» **What you will do**
Each entry needs to appear again, retyped exactly as it is below.

» **Stored data**

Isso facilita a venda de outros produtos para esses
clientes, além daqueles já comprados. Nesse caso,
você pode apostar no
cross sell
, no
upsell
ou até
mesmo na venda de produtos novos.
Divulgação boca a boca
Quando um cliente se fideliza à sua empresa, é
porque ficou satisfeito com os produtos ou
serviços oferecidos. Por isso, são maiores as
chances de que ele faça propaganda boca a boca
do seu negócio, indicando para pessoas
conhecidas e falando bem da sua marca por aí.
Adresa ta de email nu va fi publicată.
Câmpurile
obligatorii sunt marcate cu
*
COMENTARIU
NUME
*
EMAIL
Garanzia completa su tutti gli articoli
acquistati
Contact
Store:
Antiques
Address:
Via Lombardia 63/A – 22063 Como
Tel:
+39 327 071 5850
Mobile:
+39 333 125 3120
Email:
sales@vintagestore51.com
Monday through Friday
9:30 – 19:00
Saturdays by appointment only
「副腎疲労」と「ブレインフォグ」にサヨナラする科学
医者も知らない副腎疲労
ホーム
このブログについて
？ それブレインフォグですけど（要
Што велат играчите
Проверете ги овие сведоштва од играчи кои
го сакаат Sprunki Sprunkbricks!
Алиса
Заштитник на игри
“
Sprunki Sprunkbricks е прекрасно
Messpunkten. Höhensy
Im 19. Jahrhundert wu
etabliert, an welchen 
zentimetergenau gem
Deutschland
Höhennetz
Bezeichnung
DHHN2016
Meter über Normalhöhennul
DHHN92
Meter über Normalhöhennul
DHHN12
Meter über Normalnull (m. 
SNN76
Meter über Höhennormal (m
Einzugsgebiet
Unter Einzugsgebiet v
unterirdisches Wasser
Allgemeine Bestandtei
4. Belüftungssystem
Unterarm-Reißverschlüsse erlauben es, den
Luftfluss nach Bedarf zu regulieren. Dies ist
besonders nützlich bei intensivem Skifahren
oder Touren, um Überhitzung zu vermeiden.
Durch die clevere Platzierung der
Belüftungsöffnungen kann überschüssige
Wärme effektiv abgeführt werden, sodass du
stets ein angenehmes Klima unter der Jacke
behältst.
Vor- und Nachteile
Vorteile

» **Solution**
Isso facilita a venda de outros produtos para esses
clientes, além daqueles já comprados. Nesse caso,
você pode apostar no
cross sell
, no
upsell
ou até
mesmo na venda de produtos novos.
Divulgação boca a boca
Quando um cliente se fideliza à sua empresa, é
porque ficou satisfeito com os produtos ou
serviços oferecidos. Por isso, são maiores as
chances de que ele faça propaganda boca a boca
do seu negócio, indicando para pessoas
conhecidas e falando bem da sua marca por aí.
Adresa ta de email nu va fi publicată.
Câmpurile
obligatorii sunt marcate cu
*
COMENTARIU
NUME
*
EMAIL
Garanzia completa su tutti gli articoli
acquistati
Contact
Store:
Antiques
Address:
Via Lombardia 63/A – 22063 Como
Tel:
+39 327 071 5850
Mobile:
+39 333 125 3120
Email:
sales@vintagestore51.com
Monday through Friday
9:30 – 19:00
Saturdays by appointment only
「副腎疲労」と「ブレインフォグ」にサヨナラする科学
医者も知らない副腎疲労
ホーム
このブログについて
？ それブレインフォグですけど（要
Што велат играчите
Проверете ги овие сведоштва од играчи кои
го сакаат Sprunki Sprunkbricks!
Алиса
Заштитник на игри
“
Sprunki Sprunkbricks е прекрасно
Messpunkten. Höhensy
Im 19. Jahrhundert wu
etabliert, an welchen 
zentimetergenau gem
Deutschland
Höhennetz
Bezeichnung
DHHN2016
Meter über Normalhöhennul
DHHN92
Meter über Normalhöhennul
DHHN12
Meter über Normalnull (m. 
SNN76
Meter über Höhennormal (m
Einzugsgebiet
Unter Einzugsgebiet v
unterirdisches Wasser
Allgemeine Bestandtei
4. Belüftungssystem
Unterarm-Reißverschlüsse erlauben es, den
Luftfluss nach Bedarf zu regulieren. Dies ist
besonders nützlich bei intensivem Skifahren
oder Touren, um Überhitzung zu vermeiden.
Durch die clevere Platzierung der
Belüftungsöffnungen kann überschüssige
Wärme effektiv abgeführt werden, sodass du
stets ein angenehmes Klima unter der Jacke
behältst.
Vor- und Nachteile
Vorteile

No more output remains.